Jésus venait de prier. Un disciple lui demanda de leur montrer à prier comme Jean Baptiste l’avait fait pour ses disciples. Il leur donne une prière qui commence par Père et qui contient cinq demandes: que ton nom soit sanctifié, que ton règne vienne, donne-nous le pain dont nous avons besoin, pardonne-nous nos péchés, ne nous soumets pas à la tentation.

Les disciples viennent de voir Jésus en prière. Ce n’est pas la première fois. C’est surtout avant les grandes occasions que Luc mentionne la prière de Jésus.

Jésus est en prière avant la révélation qui vient du ciel à son baptême aux mains de Jean Baptiste. Avant le choix des Douze, il a passé la nuit à prier dans la montagne (Luc 6,12). Avant la profession de foi de Pierre, il est en prière (9,18). Avant la Transfiguration, il a gravi la montagne avec trois disciples pour aller prier. Il y aura encore la prière avant la Passion. Ici, c’est la prière de Jésus qui a suscité la demande d’un disciple.

La demande que Jésus leur apprenne à prier comme Jean Baptiste l’avait fait pour ses disciples nous rappelle la mention que les Pharisiens et les disciples de Jean avaient des jeûnes et des prières qui leur étaient propres (Luc 5,33). Le disciple demande donc de leur montrer une prière qui serait caractéristique de leur relation avec Dieu à cause de leur lien avec Jésus en tant que disciples.

La prière que Jésus leur donne commence par l’invocation, Père

C’est ainsi que commençait la prière de Jésus comme on le voit dans Matthieu (11,25):

Je te bénis, Père, Seigneur du ciel et de la terre.

Cette façon de parler à Dieu n’est pas normale dans la prière juive. On pouvait parler de Dieu comme Père du peuple d’Israël parce que c’était lui qui avait donné naissance à Israël comme peuple. Mais s’adresser à lui de cette façon, individuellement, était trop familière pour être convenable. On ne pouvait se permettre cette familiarité avec le Seigneur du ciel et de la terre!  On trouve une trace de la surprise des disciples devant cette familiarité de Jésus dans l’évangile de Marc. Lorsqu’il rapporte la prière de Jésus avant la Passion, il commence en utilisant un mot araméen, alors que son auditoire ne connaît ni l’hébreu ni l’araméen:

Abba! Tout t’est possible: éloigne de moi cette coupe; pourtant, pas ce que je veux mais ce que tu veux!

Abba est un terme familier. Un enfant dit imma, maman, pour sa mère et abba, pour son père.

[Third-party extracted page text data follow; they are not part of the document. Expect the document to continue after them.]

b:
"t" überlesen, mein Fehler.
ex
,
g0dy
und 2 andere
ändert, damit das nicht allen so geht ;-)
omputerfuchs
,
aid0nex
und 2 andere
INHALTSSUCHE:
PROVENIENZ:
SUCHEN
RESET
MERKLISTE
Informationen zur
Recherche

C’est donc cette familiarité et cette proximité avec Dieu que Jésus donne à ses disciples. Paul, qui n’est pas fort sur les détails de la vie du Christ, a retenu cela comme caractéristique d’un disciple: il peut dire abba à Dieu parce que l’Esprit lui a été donné (Romains 8,15; Galates 4,6).

Après l’invocation, la prière commence par deux demandes centrées sur Dieu:

Que ton nom soit sanctifié.  Que Dieu se révèle; qu’il se fasse reconnaître.

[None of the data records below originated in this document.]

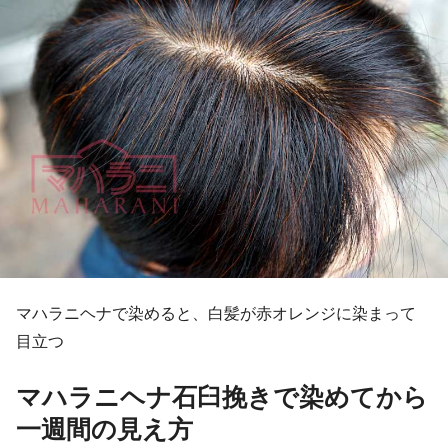
マハラニヘナで染めると、白髪が赤オレンジに染まって
目立つ
マハラニヘナ石臼挽きで染めてから
一週間の見え方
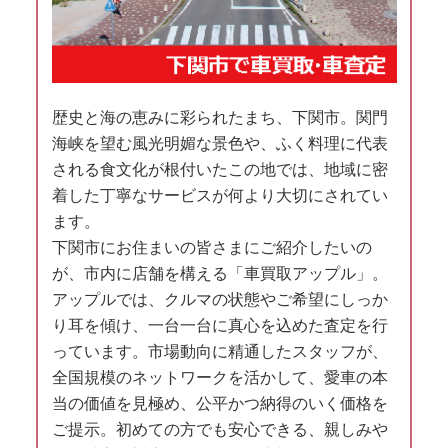
歴史と海の恵みに彩られたまち、下関市。関門
海峡を望む風光明媚な景色や、ふく料理に代表
される食文化が根付いたこの地では、地域に密
着した丁寧なサービスが何より大切にされてい
ます。
下関市にお住まいの皆さまにご紹介したいの
が、市内に店舗を構える「車買取アップル」。
アップルでは、クルマの状態やご希望にしっか
り耳を傾け、一台一台に真心を込めた査定を行
っています。市場動向に精通したスタッフが、
全国規模のネットワークを活かして、愛車の本
当の価値を見極め、公平かつ納得のいく価格を
ご提示。初めての方でも安心できる、親しみや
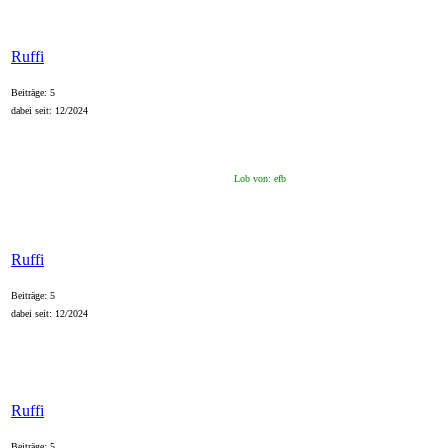
Ruffi
Beiträge: 5
dabei seit: 12/2024
Lob von: efb
Ruffi
Beiträge: 5
dabei seit: 12/2024
Ruffi
Beiträge: 5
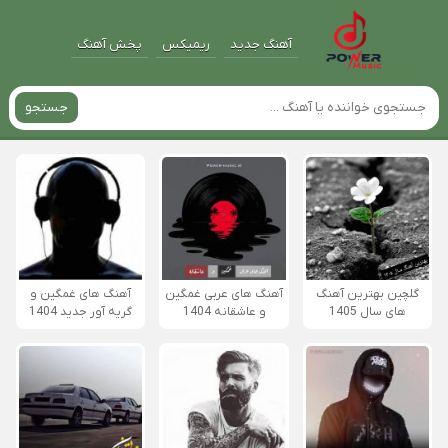
آهنگ جدید
ریمیکس
پخش آهنگ
جستجو
گلچین بهترین آهنگ
آهنگ های عربی غمگین
آهنگ های غمگین و
های سال 1405
و عاشقانه 1404
گریه آور جدید 1404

Que ton Règne vienne. Que Dieu vienne en personne et manifeste sa présence souveraine et agissante.   

Ensuite, on a trois requêtes pour les disciples eux-mêmes: une demande du pain de vie pour chaque jour; une demande de pardon des péchés qu’on est prêt à accueillir en pardonnant d’abord aux autres; une demande finale de ne pas être confronté à la tentation de renier ou de rejeter le Christ.

Cette prière est toute centrée sur Dieu, sur son Règne, comme l’était le Christ lui-même. C’est pour cela qu’elle est la prière par excellence d’un disciple de Jésus.